Osmanlı Devleti fethettiği tüm bölgelere gönderdiği vilayet mimarlarıyla şehrin planlı bir şekilde imar edilmesini sağlamıştır. Buna örnekler verecek olursak; 1516'da Bosna'ya, 1556'da Erzurum ve Diyarbakır'a mimarlar atanarak şehirlerin sistemli ve planlı bir şekilde imar edilmesi sağlanmış ve bu gelişmeler ise merkezden takip edilmiştir. Osmanlı Devleti’nde vilayet mimarlıkları, her vilayete bir mimar tayin edilmesi XVI. yüzyılın ilk çeyreğinden itibaren görülmektedir. Bu suretleki Osmanlı şehirleri dünya medeniyeti içerisindeki mümtaz yerini almış, insanların hayranlıklar içerisinde kalması ve düşünmesine ortam hazırlamıştır.

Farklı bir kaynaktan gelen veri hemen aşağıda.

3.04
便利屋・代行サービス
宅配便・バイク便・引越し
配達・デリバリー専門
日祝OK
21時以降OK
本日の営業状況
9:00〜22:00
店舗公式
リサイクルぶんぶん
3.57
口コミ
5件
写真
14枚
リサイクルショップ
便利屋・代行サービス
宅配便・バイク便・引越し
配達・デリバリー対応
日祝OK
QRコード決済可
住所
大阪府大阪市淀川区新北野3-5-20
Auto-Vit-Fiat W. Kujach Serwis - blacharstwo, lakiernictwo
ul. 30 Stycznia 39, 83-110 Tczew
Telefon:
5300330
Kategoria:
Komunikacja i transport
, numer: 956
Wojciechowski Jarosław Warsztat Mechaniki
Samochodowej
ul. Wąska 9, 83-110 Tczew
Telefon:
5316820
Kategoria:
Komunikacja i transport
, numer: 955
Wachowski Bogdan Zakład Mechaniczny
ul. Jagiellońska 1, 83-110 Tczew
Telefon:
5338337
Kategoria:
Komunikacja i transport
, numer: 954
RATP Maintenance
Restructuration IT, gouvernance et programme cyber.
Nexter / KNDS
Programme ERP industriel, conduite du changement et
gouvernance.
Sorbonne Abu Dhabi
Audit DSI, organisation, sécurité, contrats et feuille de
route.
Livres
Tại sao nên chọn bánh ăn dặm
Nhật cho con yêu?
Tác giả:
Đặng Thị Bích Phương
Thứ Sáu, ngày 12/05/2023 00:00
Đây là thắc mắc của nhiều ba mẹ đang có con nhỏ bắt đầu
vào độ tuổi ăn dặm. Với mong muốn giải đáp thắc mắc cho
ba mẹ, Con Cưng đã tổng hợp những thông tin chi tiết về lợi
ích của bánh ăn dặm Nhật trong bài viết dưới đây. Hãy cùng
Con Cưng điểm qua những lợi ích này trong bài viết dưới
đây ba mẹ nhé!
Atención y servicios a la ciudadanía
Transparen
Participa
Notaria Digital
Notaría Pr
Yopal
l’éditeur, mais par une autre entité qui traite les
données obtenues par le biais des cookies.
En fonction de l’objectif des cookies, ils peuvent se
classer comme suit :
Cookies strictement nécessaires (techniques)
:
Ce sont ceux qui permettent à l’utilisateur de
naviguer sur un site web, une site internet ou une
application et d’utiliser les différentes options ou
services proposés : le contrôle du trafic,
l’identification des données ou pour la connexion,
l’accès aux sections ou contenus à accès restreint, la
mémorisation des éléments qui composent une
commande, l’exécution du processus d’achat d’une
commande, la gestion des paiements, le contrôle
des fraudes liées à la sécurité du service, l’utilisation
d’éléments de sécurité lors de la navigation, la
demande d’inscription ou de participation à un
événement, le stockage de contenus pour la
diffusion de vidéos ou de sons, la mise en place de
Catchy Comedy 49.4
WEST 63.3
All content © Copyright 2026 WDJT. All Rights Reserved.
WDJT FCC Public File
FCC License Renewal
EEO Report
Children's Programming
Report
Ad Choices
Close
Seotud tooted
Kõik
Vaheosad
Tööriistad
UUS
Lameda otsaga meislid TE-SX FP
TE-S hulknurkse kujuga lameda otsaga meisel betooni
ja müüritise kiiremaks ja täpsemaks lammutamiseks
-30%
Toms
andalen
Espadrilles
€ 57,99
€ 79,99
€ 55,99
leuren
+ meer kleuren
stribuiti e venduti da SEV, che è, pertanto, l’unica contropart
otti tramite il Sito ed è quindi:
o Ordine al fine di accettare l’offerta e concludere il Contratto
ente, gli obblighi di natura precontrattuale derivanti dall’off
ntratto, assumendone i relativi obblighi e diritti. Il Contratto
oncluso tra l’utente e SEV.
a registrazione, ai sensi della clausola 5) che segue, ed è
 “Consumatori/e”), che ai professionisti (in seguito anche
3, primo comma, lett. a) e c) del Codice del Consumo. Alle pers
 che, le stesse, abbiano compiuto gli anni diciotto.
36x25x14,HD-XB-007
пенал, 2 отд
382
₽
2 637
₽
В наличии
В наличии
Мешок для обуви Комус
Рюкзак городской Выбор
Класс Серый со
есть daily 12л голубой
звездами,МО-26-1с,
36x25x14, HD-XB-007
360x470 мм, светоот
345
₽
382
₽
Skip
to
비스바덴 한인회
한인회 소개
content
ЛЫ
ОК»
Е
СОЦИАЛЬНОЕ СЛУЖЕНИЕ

Tarikatların Osmanlı medeniyetinin oluşmasında ve ona zemin hazırlayan şehir hayatını şekillendirme noktasında üstlendikleri fonksiyonlar çok önemlidir. Özellikle şehir hayatını ön plana aldığımızda devlet ile insan arasındaki boşluğun ne şekilde doldurulduğu ve bunu hangi sosyal yapı ya da müesseselerin üstlendikleri sorusu böylece kendiliğinden gündeme gelmektedir. İslâm toplumları ölçeğinde sorulan bu soruya cevap konusunda ittifak sağladıkları nokta devlet ile insan ilişkilerini düzenleyen ara tabakanın genel anlamda ümmet temeli üzerinde şekillenmiş tarikatlar tarafından temsil edildiğidir.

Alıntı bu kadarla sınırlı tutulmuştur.